===== PROVIDED DATA

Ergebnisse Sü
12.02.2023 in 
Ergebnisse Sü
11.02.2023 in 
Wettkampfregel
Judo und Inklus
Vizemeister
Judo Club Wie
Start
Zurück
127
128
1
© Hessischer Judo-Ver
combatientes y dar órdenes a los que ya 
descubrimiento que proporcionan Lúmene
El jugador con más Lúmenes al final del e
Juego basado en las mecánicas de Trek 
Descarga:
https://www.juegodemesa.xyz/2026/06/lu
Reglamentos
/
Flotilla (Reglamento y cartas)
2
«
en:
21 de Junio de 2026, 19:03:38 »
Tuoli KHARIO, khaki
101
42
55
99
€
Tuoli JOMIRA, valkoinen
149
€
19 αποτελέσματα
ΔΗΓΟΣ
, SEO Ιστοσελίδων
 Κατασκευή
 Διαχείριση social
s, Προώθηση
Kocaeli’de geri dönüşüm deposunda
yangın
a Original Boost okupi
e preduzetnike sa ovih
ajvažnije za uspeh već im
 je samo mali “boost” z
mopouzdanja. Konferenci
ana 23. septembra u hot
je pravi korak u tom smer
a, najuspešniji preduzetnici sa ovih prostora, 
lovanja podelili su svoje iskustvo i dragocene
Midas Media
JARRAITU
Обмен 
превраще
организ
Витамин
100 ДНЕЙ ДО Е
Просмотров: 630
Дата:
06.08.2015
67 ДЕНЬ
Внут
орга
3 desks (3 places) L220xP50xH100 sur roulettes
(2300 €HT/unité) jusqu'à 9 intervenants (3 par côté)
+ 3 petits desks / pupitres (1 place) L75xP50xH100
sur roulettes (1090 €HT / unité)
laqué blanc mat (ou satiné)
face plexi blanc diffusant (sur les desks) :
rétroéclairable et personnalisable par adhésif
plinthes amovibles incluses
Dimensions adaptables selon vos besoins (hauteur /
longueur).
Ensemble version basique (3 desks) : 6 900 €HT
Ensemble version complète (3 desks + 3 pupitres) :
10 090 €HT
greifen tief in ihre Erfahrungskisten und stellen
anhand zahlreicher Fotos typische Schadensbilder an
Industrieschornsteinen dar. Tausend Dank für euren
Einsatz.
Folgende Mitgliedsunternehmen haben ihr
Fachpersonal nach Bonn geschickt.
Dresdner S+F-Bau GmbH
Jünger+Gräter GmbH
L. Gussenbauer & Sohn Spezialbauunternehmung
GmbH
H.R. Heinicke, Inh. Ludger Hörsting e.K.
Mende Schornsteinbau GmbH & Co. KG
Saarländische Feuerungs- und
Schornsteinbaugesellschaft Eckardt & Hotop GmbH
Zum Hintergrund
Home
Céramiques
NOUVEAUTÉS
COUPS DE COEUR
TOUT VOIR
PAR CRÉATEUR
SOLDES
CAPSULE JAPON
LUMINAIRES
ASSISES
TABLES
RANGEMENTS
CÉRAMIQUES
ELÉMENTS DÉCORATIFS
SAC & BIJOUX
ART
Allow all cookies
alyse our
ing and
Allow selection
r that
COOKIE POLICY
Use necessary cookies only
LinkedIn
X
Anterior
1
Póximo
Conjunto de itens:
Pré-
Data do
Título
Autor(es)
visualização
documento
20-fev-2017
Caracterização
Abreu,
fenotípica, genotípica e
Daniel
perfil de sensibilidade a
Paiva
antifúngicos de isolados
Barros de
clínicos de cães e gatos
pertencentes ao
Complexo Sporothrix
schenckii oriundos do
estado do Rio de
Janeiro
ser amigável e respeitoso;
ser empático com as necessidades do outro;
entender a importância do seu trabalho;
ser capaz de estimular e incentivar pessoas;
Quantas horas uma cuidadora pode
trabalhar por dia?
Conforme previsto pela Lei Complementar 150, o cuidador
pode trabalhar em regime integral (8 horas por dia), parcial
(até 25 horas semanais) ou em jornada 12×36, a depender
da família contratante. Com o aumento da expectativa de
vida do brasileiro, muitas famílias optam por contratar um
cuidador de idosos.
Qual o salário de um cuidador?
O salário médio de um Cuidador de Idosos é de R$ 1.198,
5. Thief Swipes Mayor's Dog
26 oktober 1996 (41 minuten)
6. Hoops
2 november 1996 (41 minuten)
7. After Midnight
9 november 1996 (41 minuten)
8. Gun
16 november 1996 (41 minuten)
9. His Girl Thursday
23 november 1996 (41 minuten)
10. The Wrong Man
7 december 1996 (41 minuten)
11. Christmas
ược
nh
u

==========

*TASK PROMPT*:
What is needed is an exact copy of the entries from their first line down to the line with "Juego basado en las mecánicas de Trek", that line included, and nothing beyond it.

*EXERCISE RESULT*:
Ergebnisse Sü
12.02.2023 in 
Ergebnisse Sü
11.02.2023 in 
Wettkampfregel
Judo und Inklus
Vizemeister
Judo Club Wie
Start
Zurück
127
128
1
© Hessischer Judo-Ver
combatientes y dar órdenes a los que ya 
descubrimiento que proporcionan Lúmene
El jugador con más Lúmenes al final del e
Juego basado en las mecánicas de Trek 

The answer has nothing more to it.